REQUIREMENT:
Where in the data below does the word "Center" appear? Copy every line that has it.
══════════════════════════════
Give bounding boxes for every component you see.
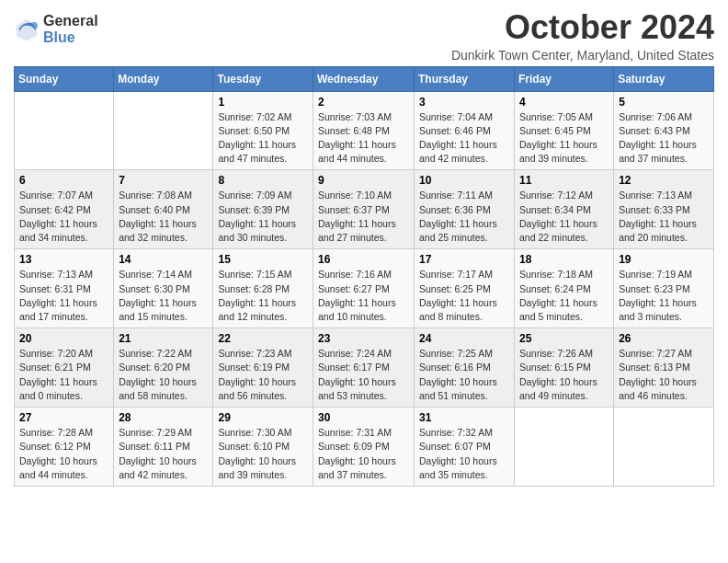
day-info: Sunrise: 7:09 AM Sunset: 6:39 PM Dayligh… — [218, 189, 308, 245]
day-info: Sunrise: 7:12 AM Sunset: 6:34 PM Dayligh… — [519, 189, 609, 245]
day-number: 28 — [119, 411, 208, 424]
day-number: 16 — [318, 253, 409, 266]
day-info: Sunrise: 7:28 AM Sunset: 6:12 PM Dayligh… — [19, 426, 108, 482]
day-cell: 11Sunrise: 7:12 AM Sunset: 6:34 PM Dayli… — [515, 170, 614, 249]
day-number: 29 — [218, 411, 308, 424]
day-info: Sunrise: 7:19 AM Sunset: 6:23 PM Dayligh… — [619, 268, 709, 324]
day-cell: 23Sunrise: 7:24 AM Sunset: 6:17 PM Dayli… — [313, 328, 415, 408]
week-row-5: 27Sunrise: 7:28 AM Sunset: 6:12 PM Dayli… — [15, 408, 714, 487]
day-cell: 2Sunrise: 7:03 AM Sunset: 6:48 PM Daylig… — [313, 91, 415, 170]
day-info: Sunrise: 7:29 AM Sunset: 6:11 PM Dayligh… — [119, 426, 208, 482]
day-info: Sunrise: 7:26 AM Sunset: 6:15 PM Dayligh… — [519, 347, 609, 403]
day-number: 14 — [119, 253, 208, 266]
day-info: Sunrise: 7:32 AM Sunset: 6:07 PM Dayligh… — [419, 426, 509, 482]
day-number: 8 — [218, 174, 308, 187]
day-cell — [614, 408, 714, 487]
day-cell: 20Sunrise: 7:20 AM Sunset: 6:21 PM Dayli… — [15, 328, 114, 408]
day-cell: 19Sunrise: 7:19 AM Sunset: 6:23 PM Dayli… — [614, 249, 714, 328]
day-cell: 7Sunrise: 7:08 AM Sunset: 6:40 PM Daylig… — [114, 170, 213, 249]
day-number: 22 — [218, 332, 308, 345]
day-number: 9 — [318, 174, 409, 187]
day-cell: 21Sunrise: 7:22 AM Sunset: 6:20 PM Dayli… — [114, 328, 213, 408]
week-row-3: 13Sunrise: 7:13 AM Sunset: 6:31 PM Dayli… — [15, 249, 714, 328]
day-info: Sunrise: 7:11 AM Sunset: 6:36 PM Dayligh… — [419, 189, 509, 245]
day-cell: 10Sunrise: 7:11 AM Sunset: 6:36 PM Dayli… — [415, 170, 515, 249]
day-number: 23 — [318, 332, 409, 345]
day-number: 25 — [519, 332, 609, 345]
day-cell: 8Sunrise: 7:09 AM Sunset: 6:39 PM Daylig… — [213, 170, 313, 249]
day-cell: 5Sunrise: 7:06 AM Sunset: 6:43 PM Daylig… — [614, 91, 714, 170]
day-cell: 29Sunrise: 7:30 AM Sunset: 6:10 PM Dayli… — [213, 408, 313, 487]
day-info: Sunrise: 7:10 AM Sunset: 6:37 PM Dayligh… — [318, 189, 409, 245]
day-cell — [114, 91, 213, 170]
day-cell: 3Sunrise: 7:04 AM Sunset: 6:46 PM Daylig… — [415, 91, 515, 170]
title-area: October 2024 Dunkirk Town Center, Maryla… — [451, 9, 714, 63]
day-number: 10 — [419, 174, 509, 187]
day-number: 4 — [519, 96, 609, 109]
day-number: 19 — [619, 253, 709, 266]
day-cell — [15, 91, 114, 170]
day-cell: 15Sunrise: 7:15 AM Sunset: 6:28 PM Dayli… — [213, 249, 313, 328]
day-number: 27 — [19, 411, 108, 424]
day-number: 24 — [419, 332, 509, 345]
day-header-row: SundayMondayTuesdayWednesdayThursdayFrid… — [15, 66, 714, 91]
day-info: Sunrise: 7:14 AM Sunset: 6:30 PM Dayligh… — [119, 268, 208, 324]
location-title: Dunkirk Town Center, Maryland, United St… — [451, 48, 714, 63]
day-number: 30 — [318, 411, 409, 424]
day-cell: 26Sunrise: 7:27 AM Sunset: 6:13 PM Dayli… — [614, 328, 714, 408]
day-header-tuesday: Tuesday — [213, 66, 313, 91]
logo-general-text: General — [43, 13, 98, 29]
day-info: Sunrise: 7:22 AM Sunset: 6:20 PM Dayligh… — [119, 347, 208, 403]
month-title: October 2024 — [451, 9, 714, 46]
header: General Blue October 2024 Dunkirk Town C… — [14, 9, 714, 63]
day-info: Sunrise: 7:05 AM Sunset: 6:45 PM Dayligh… — [519, 110, 609, 167]
logo-blue-text: Blue — [43, 29, 98, 46]
day-number: 5 — [619, 96, 709, 109]
logo-icon — [14, 17, 40, 42]
day-info: Sunrise: 7:24 AM Sunset: 6:17 PM Dayligh… — [318, 347, 409, 403]
day-number: 17 — [419, 253, 509, 266]
logo-text: General Blue — [43, 13, 98, 45]
day-number: 20 — [19, 332, 108, 345]
logo: General Blue — [14, 13, 98, 45]
day-info: Sunrise: 7:30 AM Sunset: 6:10 PM Dayligh… — [218, 426, 308, 482]
week-row-4: 20Sunrise: 7:20 AM Sunset: 6:21 PM Dayli… — [15, 328, 714, 408]
day-number: 1 — [218, 96, 308, 109]
day-cell: 27Sunrise: 7:28 AM Sunset: 6:12 PM Dayli… — [15, 408, 114, 487]
day-header-thursday: Thursday — [415, 66, 515, 91]
calendar-body: 1Sunrise: 7:02 AM Sunset: 6:50 PM Daylig… — [15, 91, 714, 486]
day-header-friday: Friday — [515, 66, 614, 91]
day-header-saturday: Saturday — [614, 66, 714, 91]
day-cell: 4Sunrise: 7:05 AM Sunset: 6:45 PM Daylig… — [515, 91, 614, 170]
day-number: 21 — [119, 332, 208, 345]
day-info: Sunrise: 7:31 AM Sunset: 6:09 PM Dayligh… — [318, 426, 409, 482]
day-number: 13 — [19, 253, 108, 266]
day-number: 18 — [519, 253, 609, 266]
day-cell: 18Sunrise: 7:18 AM Sunset: 6:24 PM Dayli… — [515, 249, 614, 328]
day-number: 15 — [218, 253, 308, 266]
day-cell: 9Sunrise: 7:10 AM Sunset: 6:37 PM Daylig… — [313, 170, 415, 249]
day-info: Sunrise: 7:04 AM Sunset: 6:46 PM Dayligh… — [419, 110, 509, 167]
day-cell: 13Sunrise: 7:13 AM Sunset: 6:31 PM Dayli… — [15, 249, 114, 328]
day-header-wednesday: Wednesday — [313, 66, 415, 91]
day-cell: 24Sunrise: 7:25 AM Sunset: 6:16 PM Dayli… — [415, 328, 515, 408]
day-info: Sunrise: 7:23 AM Sunset: 6:19 PM Dayligh… — [218, 347, 308, 403]
day-info: Sunrise: 7:06 AM Sunset: 6:43 PM Dayligh… — [619, 110, 709, 167]
week-row-2: 6Sunrise: 7:07 AM Sunset: 6:42 PM Daylig… — [15, 170, 714, 249]
day-cell: 1Sunrise: 7:02 AM Sunset: 6:50 PM Daylig… — [213, 91, 313, 170]
day-cell: 17Sunrise: 7:17 AM Sunset: 6:25 PM Dayli… — [415, 249, 515, 328]
day-cell: 16Sunrise: 7:16 AM Sunset: 6:27 PM Dayli… — [313, 249, 415, 328]
day-info: Sunrise: 7:20 AM Sunset: 6:21 PM Dayligh… — [19, 347, 108, 403]
day-number: 6 — [19, 174, 108, 187]
day-info: Sunrise: 7:02 AM Sunset: 6:50 PM Dayligh… — [218, 110, 308, 167]
day-cell: 6Sunrise: 7:07 AM Sunset: 6:42 PM Daylig… — [15, 170, 114, 249]
day-info: Sunrise: 7:25 AM Sunset: 6:16 PM Dayligh… — [419, 347, 509, 403]
calendar-header: SundayMondayTuesdayWednesdayThursdayFrid… — [15, 66, 714, 91]
day-number: 3 — [419, 96, 509, 109]
day-info: Sunrise: 7:13 AM Sunset: 6:31 PM Dayligh… — [19, 268, 108, 324]
day-cell: 12Sunrise: 7:13 AM Sunset: 6:33 PM Dayli… — [614, 170, 714, 249]
day-info: Sunrise: 7:17 AM Sunset: 6:25 PM Dayligh… — [419, 268, 509, 324]
day-header-monday: Monday — [114, 66, 213, 91]
day-info: Sunrise: 7:27 AM Sunset: 6:13 PM Dayligh… — [619, 347, 709, 403]
day-cell: 28Sunrise: 7:29 AM Sunset: 6:11 PM Dayli… — [114, 408, 213, 487]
══════════════════════════════
ANSWER SECTION:
title-area: October 2024 Dunkirk Town Center, Maryla… — [451, 9, 714, 63]
location-title: Dunkirk Town Center, Maryland, United St… — [451, 48, 714, 63]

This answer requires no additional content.